Jeremy Gillen comments on Natural Latents: The Math

Jeremy Gillen 6 Jan 2025 14:42 UTC
38 points
14
This post deserves to be remembered as a LessWrong classic.
1. It directly tries to solve a difficult and important cluster of problems (whether it succeeds is yet to be seen).
2. It uses a new diagrammatic method of manipulating sets of independence relations.
3. It’s a technical result! These feel like they’re getting rarer on LessWrong and should be encouraged.
There are several problems that are fundamentally about attaching very different world models together and transferring information from one to the other.
- Ontology identification involves taking a goal defined in an old ontology^[1] and accurately translating it into a new ontology.
- High-level models and low-level models need to interact in a bounded agent. I.e. learning a high-level fact should influence your knowledge about low-level facts and vice versa.
- Value identification is the problem of translating values from a human to an AI. This is much like ontology identification, with the added difficulty that we don’t get as much detailed access or control over the human world model.
- Interpretability is about finding recognisable concepts and algorithms in trained neural networks.
In general, we can solve these problems using shared variables and shared sub-structures that are present in both models.
- We can stitch together very different world models along shared variables. E.g. if you have two models of molecular dynamics, one faster and simpler than the other. You want to simulate in the fast one, then switch to the slow one when particular interactions happen. To transfer the state from one to the other you identify variables present in both models (probably atom locations, velocities, some others), then just copy these values to the other model. Under-specified variables must be inferred from priors.
- If you want to transfer a new concept from WM1 to a less knowledgeable WM2, you can do so by identifying the lower-level concepts that both WMs share, then constructing an “explanation” out of those concepts. An “explanation” would look like a WM fragment purely built out of variables and structures already in WM2.
- An explanation is also a pointer. If you want to point at a very specific concept in someone else’s WM, one way to do so is to explain that concept (in terms of lower level ideas that you are confident are shared).
Natural latents are a step toward solving all of these problems, via describing a subset of variables/structures that we should expect to find across all WMs (and more importantly, some of the conditions required for them to be present).
A natural latent should be extremely useful for any WM that contains variables which share redundant information. I think we can expect this to be common when highly redundant observations are compressed.
For example: If the ~same observation happens more than once, then any learner that generalizes well is going to notice this. It must somehow store the duplicated information (as well as each of the places where it is duplicated). That shared information is a natural latent. The result in this post suggests that this summary information should be isomorphic between agents, under the right conditions.^[2]
As far as I know, it’s an open question which properties of environments&agents imply lots of natural latents.
The current state of this work has some limitations:
- Both learners need access to the same or very similar low level observables X.
- Both learners must have learned the same beliefs, otherwise their latents may be very different (although this is kinda fixed with an additional constraint on the latent).
- John and David seem to have run into difficulties building useful applications of this theory.
- John’s posts aren’t clear on how to identify and separate out the X variables from a general stream of data (although this seems fine for now).
- With lots of compute, approximate models can be dropped in exchange for detailed models.

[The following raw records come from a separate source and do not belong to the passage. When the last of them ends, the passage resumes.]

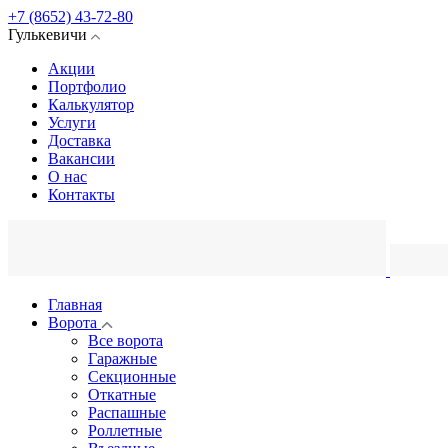
+7 (8652) 43-72-80
Гулькевичи
Акции
Портфолио
Калькулятор
Услуги
Доставка
Вакансии
О нас
Контакты
Главная
Ворота
Все ворота
Гаражные
Секционные
Откатные
Распашные
Роллетные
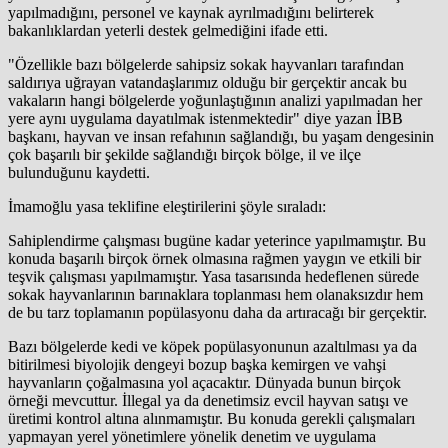
yapılmadığını, personel ve kaynak ayrılmadığını belirterek
bakanlıklardan yeterli destek gelmediğini ifade etti.
"Özellikle bazı bölgelerde sahipsiz sokak hayvanları tarafından
saldırıya uğrayan vatandaşlarımız olduğu bir gerçektir ancak bu
vakaların hangi bölgelerde yoğunlaştığının analizi yapılmadan her
yere aynı uygulama dayatılmak istenmektedir" diye yazan İBB
başkanı, hayvan ve insan refahının sağlandığı, bu yaşam dengesinin
çok başarılı bir şekilde sağlandığı birçok bölge, il ve ilçe
bulunduğunu kaydetti.
İmamoğlu yasa teklifine eleştirilerini şöyle sıraladı:
Sahiplendirme çalışması bugüne kadar yeterince yapılmamıştır. Bu
konuda başarılı birçok örnek olmasına rağmen yaygın ve etkili bir
teşvik çalışması yapılmamıştır. Yasa tasarısında hedeflenen sürede
sokak hayvanlarının barınaklara toplanması hem olanaksızdır hem
de bu tarz toplamanın popülasyonu daha da artıracağı bir gerçektir.
Bazı bölgelerde kedi ve köpek popülasyonunun azaltılması ya da
bitirilmesi biyolojik dengeyi bozup başka kemirgen ve vahşi
hayvanların çoğalmasına yol açacaktır. Dünyada bunun birçok
örneği mevcuttur. İllegal ya da denetimsiz evcil hayvan satışı ve
üretimi kontrol altına alınmamıştır. Bu konuda gerekli çalışmaları
yapmayan yerel yönetimlere yönelik denetim ve uygulama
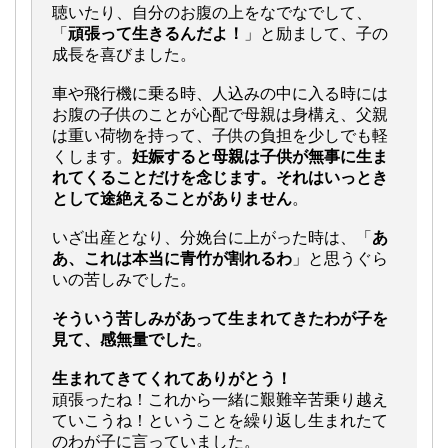
聴いたり、自分のお腹の上をなでなでして、
「
頑張って生きるんだよ！
」と励まして、子の
成長を喜びました。
車や飛行機に乗る時、人込みの中に入る時には
お腹の子供のことが心配で母親は身構え、父親
は重い荷物を持って、子供の負担を少しでも軽
くします。
妊娠すると母親は子供が無事に生ま
れてくることだけを念じます。それはいっとき
として途絶えることがありません
。
いざ出産となり、分娩台に上がった時は、「
あ
あ、これは本当に青竹が割れるわ
」と思うぐら
いの苦しみでした。
そういう苦しみがあって生まれてきたわが子を
見て、感無量でした
。
生まれてきてくれてありがとう！
頑張ったね！これから一緒に艱難辛苦乗り越え
ていこうね！ということを繰り返し生まれたて
のわが子に言っていました。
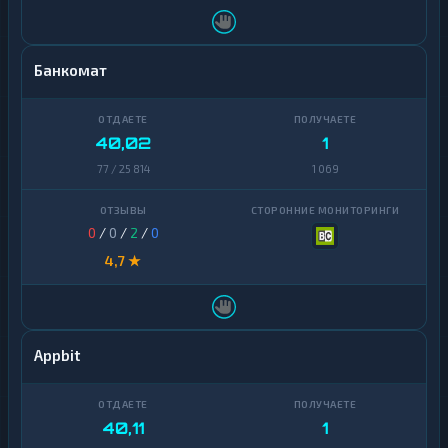
Банкомат
40,02
1
77 / 25 814
1 069
0
/
0
/
2
/
0
4,7 ★
Appbit
40,11
1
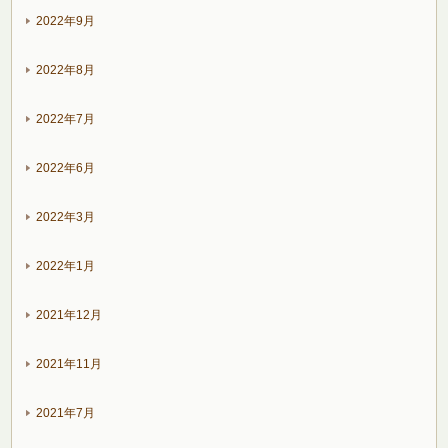
2022年9月
2022年8月
2022年7月
2022年6月
2022年3月
2022年1月
2021年12月
2021年11月
2021年7月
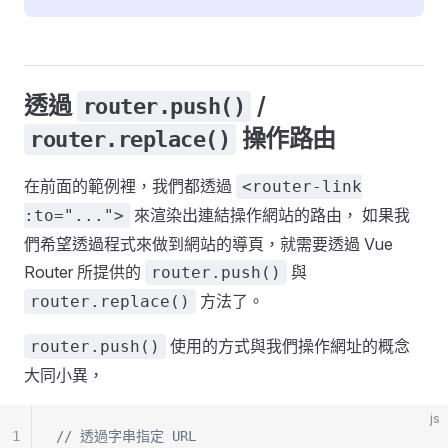
透過
/
router.push()
操作路由
router.replace()
在前面的範例裡，我們都透過
<router-link
來渲染出連結操作網站的路由， 如果我
:to="...">
們希望透過程式來做到網站的導頁，就需要透過 Vue
Router 所提供的
與
router.push()
方法了。
router.replace()
使用的方式與我們操作網址的概念
router.push()
大同小異，
js
1
// 透過字串指定 URL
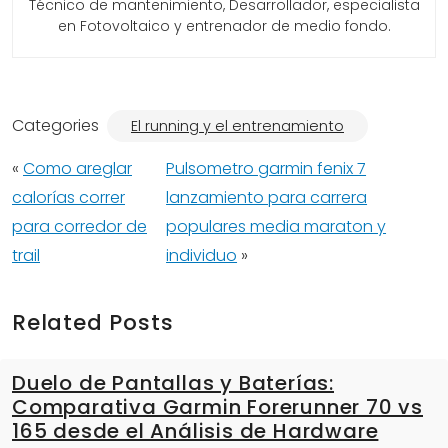
Técnico de mantenimiento, Desarrollador, especialista
en Fotovoltaico y entrenador de medio fondo.
Categories
El running y el entrenamiento
«
Como areglar
Pulsometro garmin fenix 7
calorías correr
lanzamiento para carrera
para corredor de
populares media maraton y
trail
individuo
»
Related Posts
Duelo de Pantallas y Baterías:
Comparativa Garmin Forerunner 70 vs
165 desde el Análisis de Hardware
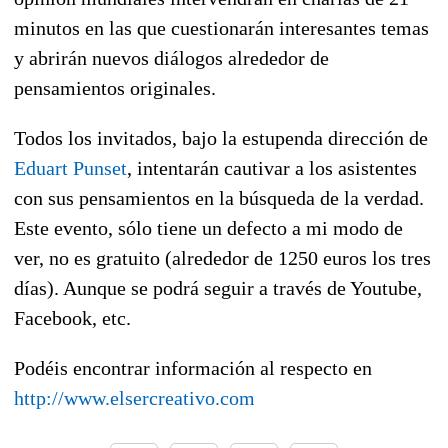
minutos en las que cuestionarán interesantes temas
y abrirán nuevos diálogos alrededor de
pensamientos originales.
Todos los invitados, bajo la estupenda dirección de
Eduart Punset
, intentarán cautivar a los asistentes
con sus pensamientos en la búsqueda de la verdad.
Este evento, sólo tiene un defecto a mi modo de
ver, no es gratuito (alrededor de 1250 euros los tres
días). Aunque se podrá seguir a través de Youtube,
Facebook, etc.
Podéis encontrar información al respecto en
http://www.elsercreativo.com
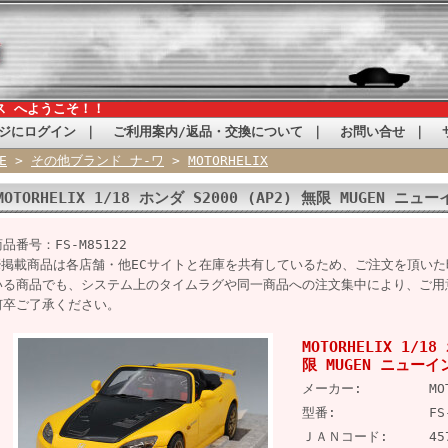
ス へようこそ！！
ジにログイン
｜
ご利用案内/返品・交換について
｜
お問い合せ
｜
E
>
その他ブランド ナ-ワ
>
MOTORHELIX
MOTORHELIX 1/18 ホンダ S2000 (AP2) 無限 MUGEN
品番号：FS-M85122
※掲載商品は各店舗・他ECサイトと在庫を共有しているため、ご注文を頂い
いる商品でも、システム上のタイムラグや同一商品への注文集中により、ご用
何卒ご了承ください。
MOTORHELIX 1/18
限 MUGEN ニュー
メーカー:
MO
型番:
FS
ＪＡＮコード:
45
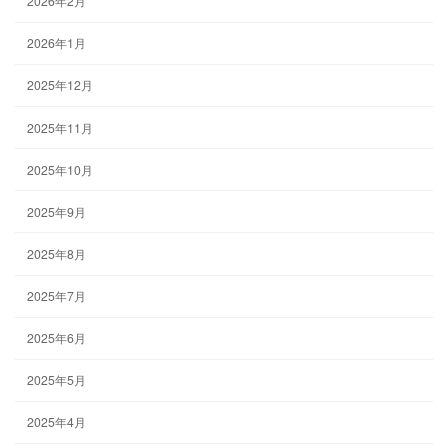
2026年2月
2026年1月
2025年12月
2025年11月
2025年10月
2025年9月
2025年8月
2025年7月
2025年6月
2025年5月
2025年4月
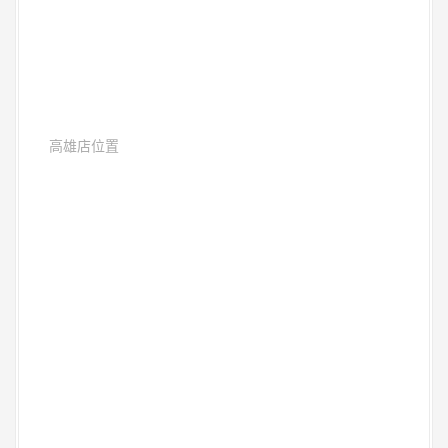
高雄店位置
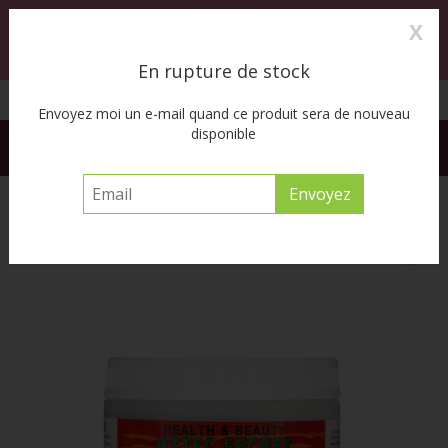
X
0
MENU
En rupture de stock
Cueillette à l’auto disponible
Envoyez moi un e-mail quand ce produit sera de nouveau
disponible
FREE SHIPPING ACROSS CANADA on orders of $55 or more
before tax
Accueil
/
Indian Healing Clay - 16oz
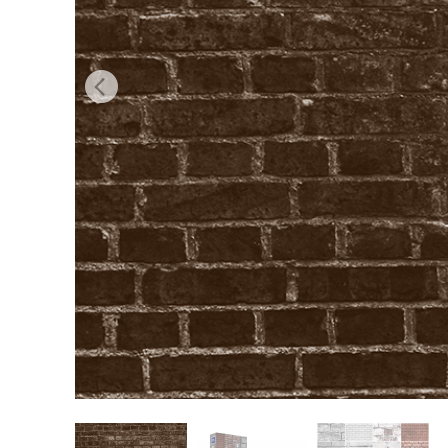
Produk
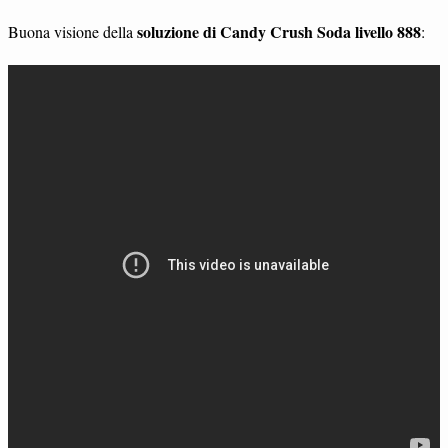
soluzione di Candy Crush Soda livello 888
Buona visione della
:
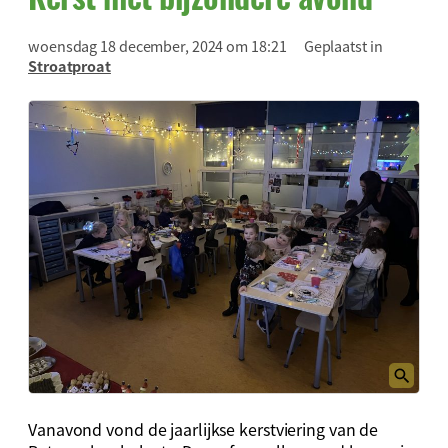
woensdag 18 december, 2024 om 18:21
Geplaatst in
Stroatproat
Vanavond vond de jaarlijkse kerstviering van de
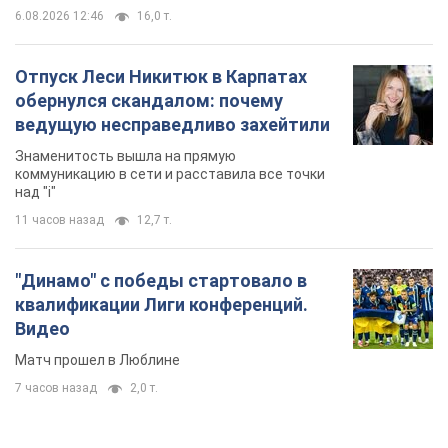
11 часов назад
12,7 т.
"Динамо" с победы стартовало в
квалификации Лиги конференций.
Видео
Матч прошел в Люблине
7 часов назад
2,0 т.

One might drop the concept of “tree” in exchange for a complete categorization of types of trees.
  - On the one hand, this is still tracking the same latent information. The theorems still work. But on the other hand, it isn’t necessarily storing it in an easy-to-access way. This is fine for communication, but less fine for interpretability or manual joining of WMs.
  - Perhaps there is some assumption we can make that guarantees all levels of abstraction will remain stored. Or perhaps we should expect interpretability of a WM to often involve some inferential work on the part of that WM.
If this line of research goes well, I hope that we will have theorems that say something like:
“For some bounded agent design, given observations of some complicated well-understood data-generating structure Z, and enough compute / attentional resources, the agent will learn a model of Z which contains parts x,y,w (each with predicable levels of approximate isomorphism to parts of the real Z). Upon observing more data, we can expect some parts (x,y) of this structure to remain unchanged.”
1. ^
  Think of an ontology the choice of variables in a particular Bayes net, for our current purposes.
2. ^
  I’m leaning on the algorithmic definition of natural latents here.